| What you will do |
Reproduce exactly, from the data that follows, the line with "Mobile Games (58, 22)", the line with "Presentaciones (76, 158)", and every line that lies between them.

| Supplied material |

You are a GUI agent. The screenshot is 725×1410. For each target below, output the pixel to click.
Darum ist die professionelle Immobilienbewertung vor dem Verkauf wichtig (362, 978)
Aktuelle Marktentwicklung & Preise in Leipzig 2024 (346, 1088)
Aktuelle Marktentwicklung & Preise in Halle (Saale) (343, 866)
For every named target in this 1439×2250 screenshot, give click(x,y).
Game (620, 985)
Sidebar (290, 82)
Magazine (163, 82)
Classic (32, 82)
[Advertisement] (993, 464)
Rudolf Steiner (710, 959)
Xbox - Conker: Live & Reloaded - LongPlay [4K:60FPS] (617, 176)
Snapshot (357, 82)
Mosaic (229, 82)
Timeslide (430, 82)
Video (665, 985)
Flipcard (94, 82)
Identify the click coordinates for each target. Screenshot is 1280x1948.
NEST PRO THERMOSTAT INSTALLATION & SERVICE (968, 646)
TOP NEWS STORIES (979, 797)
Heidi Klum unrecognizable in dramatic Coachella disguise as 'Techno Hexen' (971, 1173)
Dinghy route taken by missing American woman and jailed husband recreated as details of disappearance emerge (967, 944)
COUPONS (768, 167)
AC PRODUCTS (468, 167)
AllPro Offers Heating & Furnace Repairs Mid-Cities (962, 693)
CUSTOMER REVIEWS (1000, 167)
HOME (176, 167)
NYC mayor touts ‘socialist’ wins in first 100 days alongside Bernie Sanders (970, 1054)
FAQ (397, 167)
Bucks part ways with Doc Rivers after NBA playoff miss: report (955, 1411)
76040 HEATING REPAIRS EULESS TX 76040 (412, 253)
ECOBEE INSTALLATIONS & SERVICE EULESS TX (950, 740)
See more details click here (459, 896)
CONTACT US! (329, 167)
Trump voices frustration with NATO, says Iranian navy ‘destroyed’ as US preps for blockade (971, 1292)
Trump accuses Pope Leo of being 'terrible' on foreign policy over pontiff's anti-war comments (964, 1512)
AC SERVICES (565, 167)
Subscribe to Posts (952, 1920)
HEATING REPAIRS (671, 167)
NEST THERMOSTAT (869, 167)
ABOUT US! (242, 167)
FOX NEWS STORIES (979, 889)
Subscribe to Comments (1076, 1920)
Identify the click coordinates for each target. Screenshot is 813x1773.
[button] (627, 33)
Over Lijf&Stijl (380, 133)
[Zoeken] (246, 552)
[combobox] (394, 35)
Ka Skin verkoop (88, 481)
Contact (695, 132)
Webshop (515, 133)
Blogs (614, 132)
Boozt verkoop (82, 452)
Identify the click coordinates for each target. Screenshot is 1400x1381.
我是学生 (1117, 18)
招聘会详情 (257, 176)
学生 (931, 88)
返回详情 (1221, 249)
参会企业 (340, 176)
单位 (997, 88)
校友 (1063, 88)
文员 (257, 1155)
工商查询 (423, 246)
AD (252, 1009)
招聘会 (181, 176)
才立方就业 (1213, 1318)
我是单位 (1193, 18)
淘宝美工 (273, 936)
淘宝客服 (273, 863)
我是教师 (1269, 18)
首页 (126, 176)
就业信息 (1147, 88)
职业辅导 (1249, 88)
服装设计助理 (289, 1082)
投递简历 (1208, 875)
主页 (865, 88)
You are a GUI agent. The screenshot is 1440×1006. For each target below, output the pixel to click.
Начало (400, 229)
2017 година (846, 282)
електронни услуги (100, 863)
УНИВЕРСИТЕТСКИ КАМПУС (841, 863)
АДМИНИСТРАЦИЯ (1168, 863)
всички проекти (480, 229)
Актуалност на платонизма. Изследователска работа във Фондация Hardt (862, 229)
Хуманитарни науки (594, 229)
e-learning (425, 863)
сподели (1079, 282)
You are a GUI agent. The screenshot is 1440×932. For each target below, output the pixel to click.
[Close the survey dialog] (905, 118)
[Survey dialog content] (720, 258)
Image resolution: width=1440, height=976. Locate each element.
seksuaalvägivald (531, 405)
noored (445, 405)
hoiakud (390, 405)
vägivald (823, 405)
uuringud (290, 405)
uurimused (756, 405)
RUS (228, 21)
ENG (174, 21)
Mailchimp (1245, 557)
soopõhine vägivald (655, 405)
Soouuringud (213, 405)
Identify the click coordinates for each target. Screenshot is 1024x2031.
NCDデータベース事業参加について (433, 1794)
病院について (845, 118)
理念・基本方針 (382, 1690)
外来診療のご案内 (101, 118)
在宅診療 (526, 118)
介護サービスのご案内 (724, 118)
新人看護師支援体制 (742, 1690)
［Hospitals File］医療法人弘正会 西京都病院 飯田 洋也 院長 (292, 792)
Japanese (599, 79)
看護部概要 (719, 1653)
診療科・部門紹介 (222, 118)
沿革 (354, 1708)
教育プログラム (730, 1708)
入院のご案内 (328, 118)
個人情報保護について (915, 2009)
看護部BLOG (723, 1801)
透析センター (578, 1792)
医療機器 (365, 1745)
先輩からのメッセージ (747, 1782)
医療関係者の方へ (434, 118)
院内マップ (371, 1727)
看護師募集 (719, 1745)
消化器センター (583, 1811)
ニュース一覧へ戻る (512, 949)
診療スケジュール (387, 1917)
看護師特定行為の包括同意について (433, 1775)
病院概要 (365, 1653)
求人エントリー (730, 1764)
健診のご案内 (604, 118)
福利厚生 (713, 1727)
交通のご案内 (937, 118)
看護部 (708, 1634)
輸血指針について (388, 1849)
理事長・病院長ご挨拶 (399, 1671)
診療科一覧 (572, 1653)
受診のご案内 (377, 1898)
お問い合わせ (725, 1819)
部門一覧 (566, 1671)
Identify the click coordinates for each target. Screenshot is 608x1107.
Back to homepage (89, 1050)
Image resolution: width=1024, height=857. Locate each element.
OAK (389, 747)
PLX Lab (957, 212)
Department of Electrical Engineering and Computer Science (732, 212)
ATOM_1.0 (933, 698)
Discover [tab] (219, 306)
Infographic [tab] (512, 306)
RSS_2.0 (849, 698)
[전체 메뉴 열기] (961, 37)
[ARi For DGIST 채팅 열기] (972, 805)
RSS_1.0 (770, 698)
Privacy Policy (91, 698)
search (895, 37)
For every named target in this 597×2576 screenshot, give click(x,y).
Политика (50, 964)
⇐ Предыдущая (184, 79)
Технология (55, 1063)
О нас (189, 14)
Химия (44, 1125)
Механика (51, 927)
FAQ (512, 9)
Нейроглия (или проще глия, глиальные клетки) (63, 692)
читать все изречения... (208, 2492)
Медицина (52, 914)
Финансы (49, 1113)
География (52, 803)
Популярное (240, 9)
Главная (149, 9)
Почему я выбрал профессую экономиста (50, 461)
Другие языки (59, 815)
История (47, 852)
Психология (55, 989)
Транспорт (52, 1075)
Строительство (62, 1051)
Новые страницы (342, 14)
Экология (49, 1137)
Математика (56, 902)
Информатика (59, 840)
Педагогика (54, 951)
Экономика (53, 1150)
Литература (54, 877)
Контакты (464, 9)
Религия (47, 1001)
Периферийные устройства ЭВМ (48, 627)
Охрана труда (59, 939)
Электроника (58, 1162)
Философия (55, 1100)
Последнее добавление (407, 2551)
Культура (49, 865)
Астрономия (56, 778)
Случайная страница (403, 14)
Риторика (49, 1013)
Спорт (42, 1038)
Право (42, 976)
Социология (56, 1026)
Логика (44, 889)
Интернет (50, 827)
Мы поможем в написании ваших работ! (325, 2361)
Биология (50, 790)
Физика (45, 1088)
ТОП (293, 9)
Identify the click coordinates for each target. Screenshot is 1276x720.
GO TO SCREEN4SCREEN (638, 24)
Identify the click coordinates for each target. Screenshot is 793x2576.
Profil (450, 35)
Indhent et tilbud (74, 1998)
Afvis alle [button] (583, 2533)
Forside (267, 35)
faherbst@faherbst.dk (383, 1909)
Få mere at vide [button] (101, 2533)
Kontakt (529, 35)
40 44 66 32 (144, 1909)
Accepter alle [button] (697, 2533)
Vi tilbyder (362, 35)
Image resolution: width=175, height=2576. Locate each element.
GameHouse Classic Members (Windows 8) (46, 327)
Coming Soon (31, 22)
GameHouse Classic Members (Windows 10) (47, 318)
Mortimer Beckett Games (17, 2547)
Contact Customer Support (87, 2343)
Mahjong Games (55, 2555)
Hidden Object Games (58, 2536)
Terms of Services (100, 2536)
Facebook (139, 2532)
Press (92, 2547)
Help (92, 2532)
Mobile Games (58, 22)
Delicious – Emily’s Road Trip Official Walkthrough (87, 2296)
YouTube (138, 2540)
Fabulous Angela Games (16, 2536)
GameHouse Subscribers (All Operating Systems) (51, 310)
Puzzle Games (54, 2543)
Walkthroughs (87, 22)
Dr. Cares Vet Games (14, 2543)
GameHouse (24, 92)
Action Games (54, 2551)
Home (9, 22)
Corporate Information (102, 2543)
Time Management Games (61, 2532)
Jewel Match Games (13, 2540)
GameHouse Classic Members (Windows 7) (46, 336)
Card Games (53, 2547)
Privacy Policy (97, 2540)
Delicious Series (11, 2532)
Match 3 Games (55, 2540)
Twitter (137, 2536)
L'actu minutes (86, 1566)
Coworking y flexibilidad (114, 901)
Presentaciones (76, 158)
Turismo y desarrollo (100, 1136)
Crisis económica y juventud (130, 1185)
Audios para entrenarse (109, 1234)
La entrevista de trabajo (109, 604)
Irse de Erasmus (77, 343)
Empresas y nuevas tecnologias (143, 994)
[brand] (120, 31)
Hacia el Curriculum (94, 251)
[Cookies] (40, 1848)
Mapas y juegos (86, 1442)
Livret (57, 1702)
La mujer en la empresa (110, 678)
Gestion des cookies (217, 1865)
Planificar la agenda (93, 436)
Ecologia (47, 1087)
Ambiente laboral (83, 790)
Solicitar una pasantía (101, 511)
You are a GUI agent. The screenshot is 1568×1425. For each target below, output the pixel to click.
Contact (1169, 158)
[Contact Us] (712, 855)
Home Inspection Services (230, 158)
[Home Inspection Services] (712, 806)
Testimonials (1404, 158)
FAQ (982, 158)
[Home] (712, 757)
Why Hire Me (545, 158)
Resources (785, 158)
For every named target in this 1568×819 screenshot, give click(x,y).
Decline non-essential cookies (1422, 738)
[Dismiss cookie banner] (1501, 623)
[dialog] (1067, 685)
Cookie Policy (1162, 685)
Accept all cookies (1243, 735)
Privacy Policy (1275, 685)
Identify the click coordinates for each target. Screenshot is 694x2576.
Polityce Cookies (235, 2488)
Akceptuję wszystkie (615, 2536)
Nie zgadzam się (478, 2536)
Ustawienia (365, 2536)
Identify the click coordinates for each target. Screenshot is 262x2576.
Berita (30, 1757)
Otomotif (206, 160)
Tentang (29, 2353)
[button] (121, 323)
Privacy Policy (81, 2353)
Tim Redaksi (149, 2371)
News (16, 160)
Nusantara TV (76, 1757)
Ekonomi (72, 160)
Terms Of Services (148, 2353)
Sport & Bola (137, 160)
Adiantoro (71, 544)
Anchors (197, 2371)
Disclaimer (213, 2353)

| Solution |
Mobile Games (58, 22)
Delicious – Emily’s Road Trip Official Walkthrough (87, 2296)
YouTube (138, 2540)
Fabulous Angela Games (16, 2536)
GameHouse Subscribers (All Operating Systems) (51, 310)
Puzzle Games (54, 2543)
Walkthroughs (87, 22)
Dr. Cares Vet Games (14, 2543)
GameHouse (24, 92)
Action Games (54, 2551)
Home (9, 22)
Corporate Information (102, 2543)
Time Management Games (61, 2532)
Jewel Match Games (13, 2540)
GameHouse Classic Members (Windows 7) (46, 336)
Card Games (53, 2547)
Privacy Policy (97, 2540)
Delicious Series (11, 2532)
Match 3 Games (55, 2540)
Twitter (137, 2536)
L'actu minutes (86, 1566)
Coworking y flexibilidad (114, 901)
Presentaciones (76, 158)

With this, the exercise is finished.